Skip the pictures and return every entry exactly as written.

DATA FOR THIS EXERCISE:
####
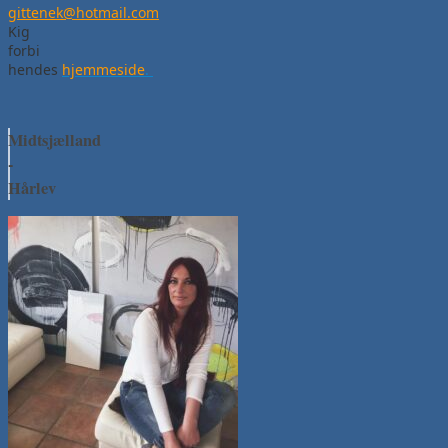
gittenek@hotmail.com
Kig
forbi
hendes
hjemmeside
.
Midtsjælland
-
Hårlev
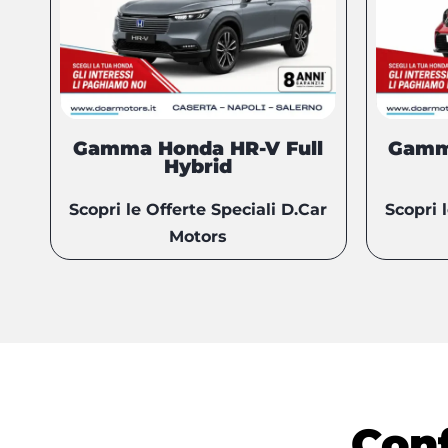
Gamma Honda HR-V Full
Gamm
Hybrid
Scopri le Offerte Speciali D.Car
Scopri 
Motors
Conf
####
RESULT OF THIS EXERCISE:
gittenek@hotmail.com
Kig
forbi
hendes
hjemmeside
.
Midtsjælland
-
Hårlev
Gamma Honda HR-V Full
Gamm
Hybrid
Scopri le Offerte Speciali D.Car
Scopri 
Motors
Conf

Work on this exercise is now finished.